Creating an AKS cluster using azure-cli
Creation of kubernetes cluster on Azure
Using Azure CLI
1. Install Azure CLI
You can check Installation of Azure CLI from here for your preferred workstation - https://learn.microsoft.com/en-us/cli/azure/install-azure-cli. Example for MacOS
brew update && brew install azure-cli
# confirm the CLI version
az version
{
"azure-cli": "2.50.0",
"azure-cli-core": "2.50.0",
"azure-cli-telemetry": "1.0.8",
"extensions": {}
}
2. Log In to Azure
You can use multiple methods to login through the Azure CLI
# browser based login
az login
# with username and password
az login --user <user> --password <pass>
# login with the tenant
az login --tenant <tenantID>
# check Azure login help for other methods to log in
az login --help
3. Get the necessary details for the next steps
- Subscription details - Check if the current subscription you want is correct or not
az account show
- Region - Check the region where you want to deploy your k8s cluster. Also make sure that GPU workloads are available in your region. You can check types of GPU instances and Availability of GPU instances in your specific region. To get a list of all regions
az account list-locations -o table
- Make sure to use the second column as the region name in the above output.
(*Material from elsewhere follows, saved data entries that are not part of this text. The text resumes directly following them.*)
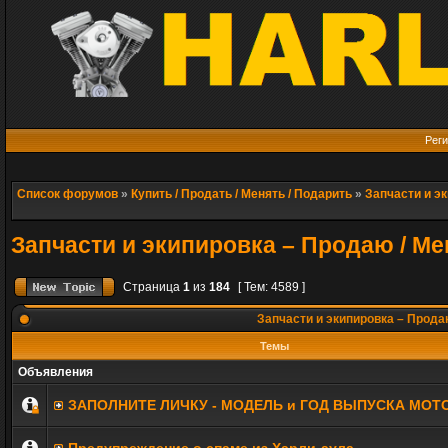
Реги
Список форумов
»
Купить / Продать / Менять / Подарить
»
Запчасти и э
Запчасти и экипировка – Продаю / 
Страница
1
из
184
[ Тем: 4589 ]
Запчасти и экипировка – Про
Темы
Объявления
ЗАПОЛНИТE ЛИЧКУ - МОДЕЛЬ и ГОД ВЫПУСКА МОТ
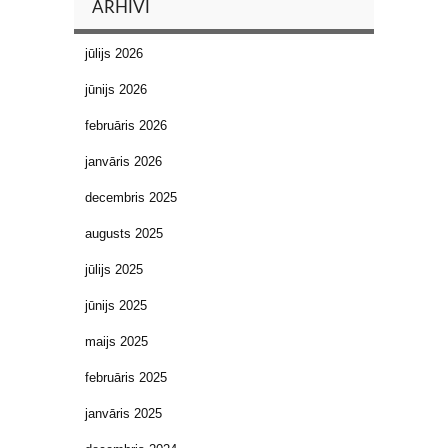
ARHĪVI
jūlijs 2026
jūnijs 2026
februāris 2026
janvāris 2026
decembris 2025
augusts 2025
jūlijs 2025
jūnijs 2025
maijs 2025
februāris 2025
janvāris 2025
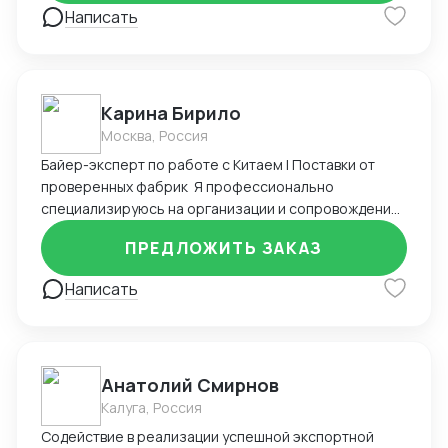
Написать
Карина Бирило
Москва, Россия
Байер-эксперт по работе с Китаем | Поставки от
проверенных фабрик Я профессионально
специализируюсь на организации и сопровождении
закупок в Китае. Мой многолетний опыт и экспертиза
ПРЕДЛОЖИТЬ ЗАКАЗ
позволяют клиентам избежать основных рисков и
значительно сэкономить ресурсы. Мои ключевые
Написать
направления работы: Поиск и верификация
поставщиков: Я не просто ищу фабрики по запросу,
а тщательно проверяю их на надежность:
производственные мощности, наличие
Анатолий Смирнов
сертификатов, репутацию на внутреннем рынке,
отзывы других клиентов. У меня есть обширная база
Калуга, Россия
уже проверенных контактов в различных отраслях
Содействие в реализации успешной экспортной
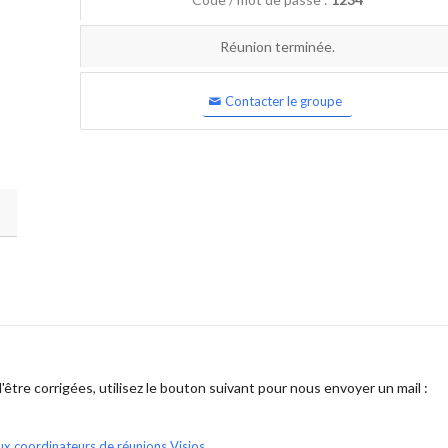
Réunion terminée.
Contacter le groupe
être corrigées, utilisez le bouton suivant pour nous envoyer un mail :
ux coordinateurs de réunions Visios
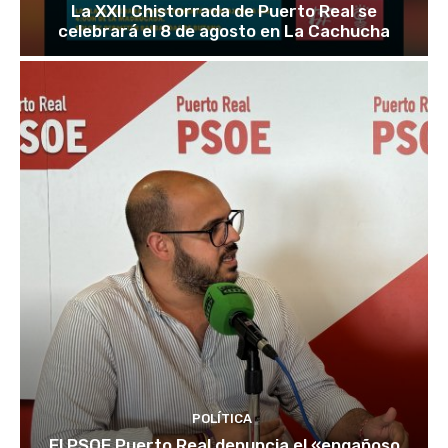
La XXII Chistorrada de Puerto Real se
celebrará el 8 de agosto en La Cachucha
POLÍTICA
El PSOE Puerto Real denuncia el «engañoso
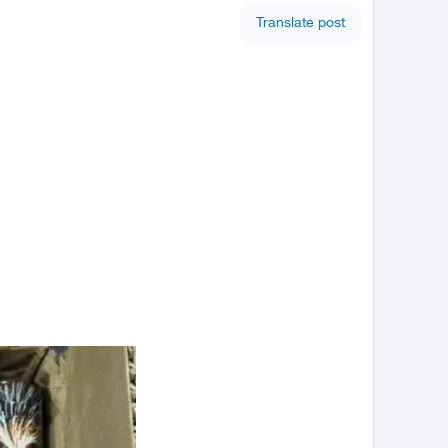
Translate post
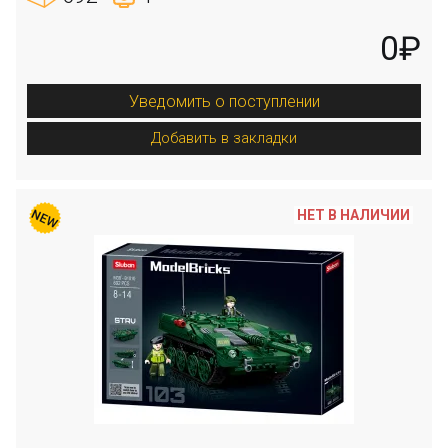
0₽
Уведомить о поступлении
Добавить в закладки
НЕТ В НАЛИЧИИ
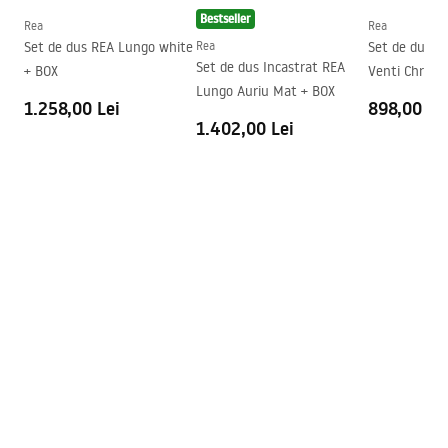
Bestseller
Garantie
24 luni
Rea
Rea
Set de dus REA Lungo white
Rea
Set de dus in
Acoperire Easy Clean
Da , pe o parte a geamului
Set de dus Incastrat REA
+ BOX
Lungo Auriu Mat + BOX
1.258,00 Lei
898,00 Le
1.402,00 Lei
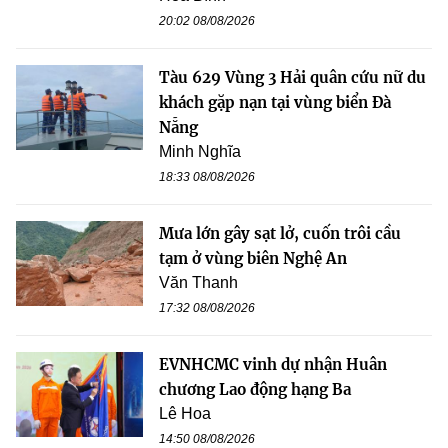
20:02 08/08/2026
Tàu 629 Vùng 3 Hải quân cứu nữ du
khách gặp nạn tại vùng biển Đà
Nẵng
Minh Nghĩa
18:33 08/08/2026
Mưa lớn gây sạt lở, cuốn trôi cầu
tạm ở vùng biên Nghệ An
Văn Thanh
17:32 08/08/2026
EVNHCMC vinh dự nhận Huân
chương Lao động hạng Ba
Lê Hoa
14:50 08/08/2026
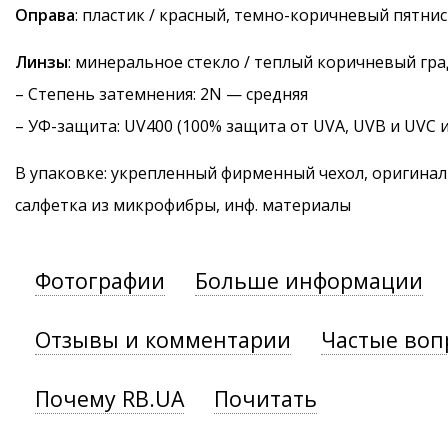
Оправа
: пластик / красный, темно-коричневый пятни
Линзы
: минеральное стекло / теплый коричневый гр
–
Степень затемнения
: 2N — средняя
–
УФ-защита
: UV400 (100% защита от UVA, UVB и UVC 
В упаковке: укрепленный фирменный чехол, оригинал
салфетка из микрофибры, инф. материалы
Фотографии
Больше информации
Отзывы и комментарии
Частые воп
Почему RB.UA
Почитать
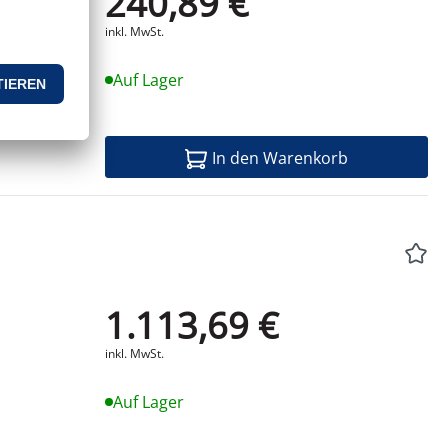
240,89 €
inkl. MwSt.
Auf Lager
In den Warenkorb
1.113,69 €
Produktdatenblatt
inkl. MwSt.
Auf Lager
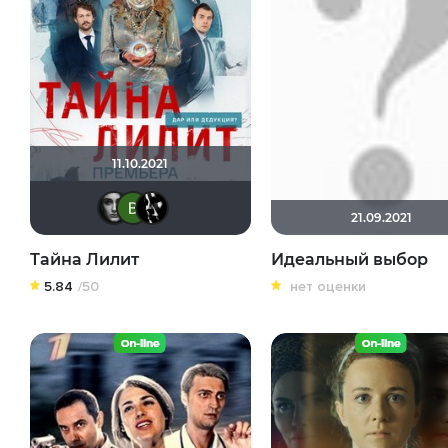
11.10.2021
Помни Мои Макароны
Виктория Данилевская
goblin13
21.09.2021
Тайна Лилит
Идеальный выбор
5.84
/50
нет оценки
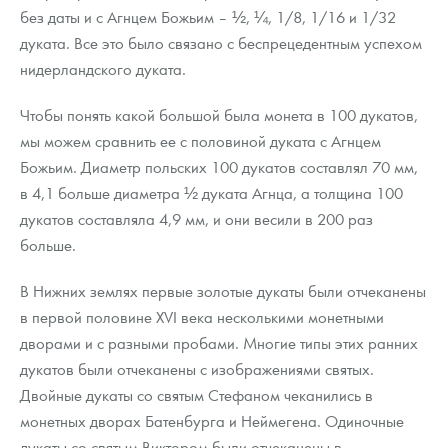
без даты и с Агнцем Божьим – ½, ¼, 1/8, 1/16 и 1/32
дуката. Все это было связано с беспрецедентным успехом
нидерландского дуката.
Чтобы понять какой большой была монета в 100 дукатов,
мы можем сравнить ее с половиной дуката с Агнцем
Божьим. Диаметр польских 100 дукатов составлял 70 мм,
в 4,1 больше диаметра ½ дуката Агнца, а толщина 100
дукатов составляла 4,9 мм, и они весили в 200 раз
больше.
В Нижних землях первые золотые дукаты были отчеканены
в первой половине XVI века несколькими монетными
дворами и с разными пробами. Многие типы этих ранних
дукатов были отчеканены с изображениями святых.
Двойные дукаты со святым Стефаном чеканились в
монетных дворах Батенбурга и Неймегена. Одиночные
дукаты со святым Виктором были отчеканены в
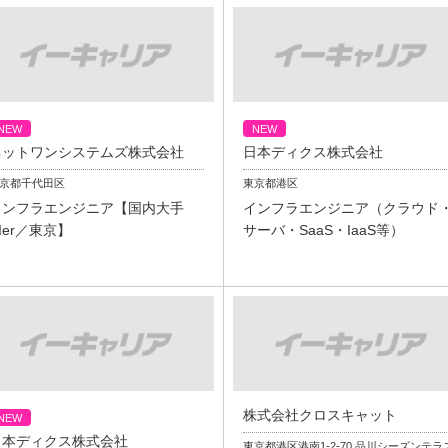
NEW
NEW
ネットワンシステムズ株式会社
日本ディクス株式会社
東京都千代田区
東京都港区
インフラエンジニア【国内大手
インフラエンジニア（クラウド
Ier／東京】
サーバ・SaaS・IaaS等）
株式会社クロスキャット
NEW
日本ディクス株式会社
東京都港区港南1-2-70 品川シーズンテラ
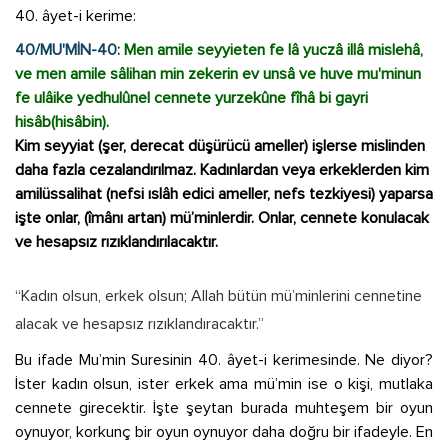
40. âyet-i kerime:
40/MU'MİN-40
: Men amile seyyieten fe lâ yuczâ illâ mislehâ,
ve men amile sâlihan min zekerin ev unsâ ve huve mu'minun
fe ulâike yedhulûnel cennete yurzekûne fîhâ bi gayri
hisâb(hisâbin).
Kim seyyiat (şer, derecat düşürücü ameller) işlerse mislinden
daha fazla cezalandırılmaz. Kadınlardan veya erkeklerden kim
amilüssalihat (nefsi ıslâh edici ameller, nefs tezkiyesi) yaparsa
işte onlar, (îmânı artan) mü’minlerdir. Onlar, cennete konulacak
ve hesapsız rızıklandırılacaktır.
“Kadın olsun, erkek olsun; Allah bütün mü’minlerini cennetine
alacak ve hesapsız rızıklandıracaktır.”
Bu ifade Mu’min Suresinin 40. âyet-i kerimesinde. Ne diyor?
İster kadın olsun, ister erkek ama mü’min ise o kişi, mutlaka
cennete girecektir. İşte şeytan burada muhteşem bir oyun
oynuyor, korkunç bir oyun oynuyor daha doğru bir ifadeyle. En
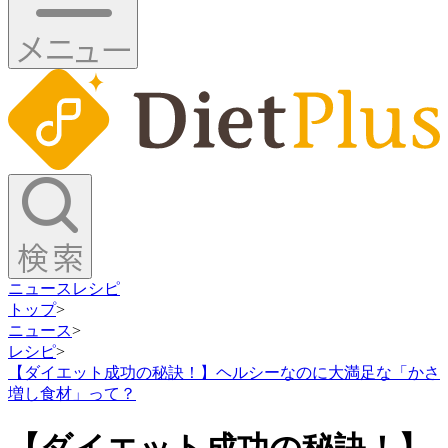
ニュース
レシピ
トップ
>
ニュース
>
レシピ
>
【ダイエット成功の秘訣！】ヘルシーなのに大満足な「かさ
増し食材」って？
【ダイエット成功の秘訣！】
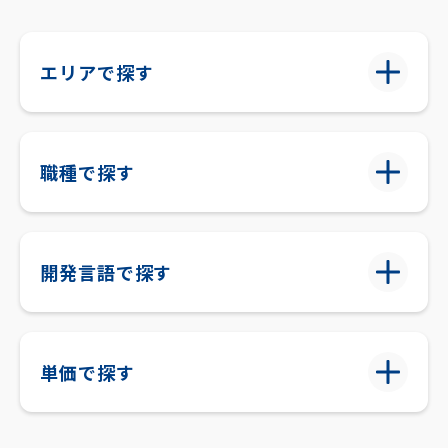
エリアで探す
職種で探す
開発言語で探す
単価で探す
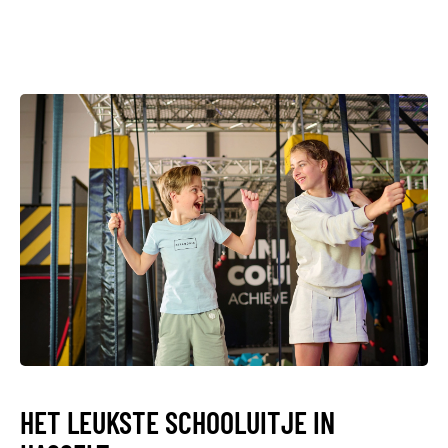
HET LEUKSTE SCHOOLUITJE IN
- Resource group - A new resource group is recommended. However an existing resource group can also be used.
- To create a new resource with some tags, execute the command in step 5.
4. Export all the necessary details into a variable
## subscription details
export SUBSCRIPTION_ID=""
export SUBSCRIPTION_NAME=""
# location
export LOCATION=""
# resource group
export RESOURCE_GROUP=""
# name of the user assigned identity (step 6)
export USER_ASSIGNED_IDENTITY=""
# name of the cluster
export CLUSTER_NAME=""
Set the subscription ID for all the below steps and add the aks-preview
extension.
az account set --subscription $SUBSCRIPTION_ID
az extension add --name aks-preview
az extension update --name aks-preview
5. Creating Resource group
All the Azure resources (mostly) are deployed in some resource group. For our AKS cluster we will create a resource group. We are naming it as tfy-datascience
but feel free to name it according to your preferred naming conventions. We are creating two tags team=datascience
and owner=truefoundry
RESOURCE_GROUP_ID=$(az group create --name $RESOURCE_GROUP \
--location $LOCATION \
--tags team=datascience owner=truefoundry \
--query 'id' --output tsv)
6. Create user assigned identity
To authenticate to AKS cluster post-creation we need to create a user-assigned identity. Managed Identity is the way to authenticate to Azure resource (AKS here) using Azure AD. There are two kinds of managed identities and we will use user-assigned identities among them. Copy the unique ID of the user assigned identity from the below steps
USER_ASSIGNED_IDENTITY_ID=$(az identity create \
--resource-group $RESOURCE_GROUP \
--name $USER_ASSIGNED_IDENTITY \
--query 'id' --output tsv)
7. Creating AKS Cluster
We can create AKS cluster in mostly two ways. You can chose any one of the following ways.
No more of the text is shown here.